TASK
Produce an exact copy of all the data below, dropping every image.

INPUT DATA
=======
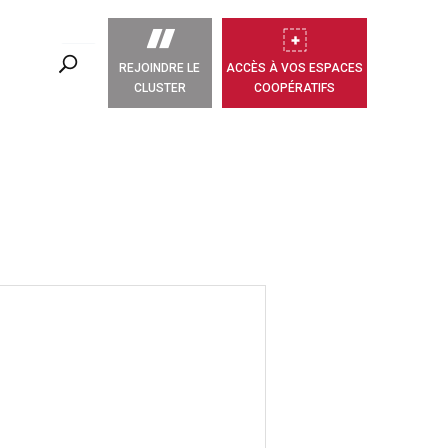
REJOINDRE LE
ACCÈS À VOS ESPACES
CLUSTER
COOPÉRATIFS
=======
EXERCISE OUTPUT
REJOINDRE LE
ACCÈS À VOS ESPACES
CLUSTER
COOPÉRATIFS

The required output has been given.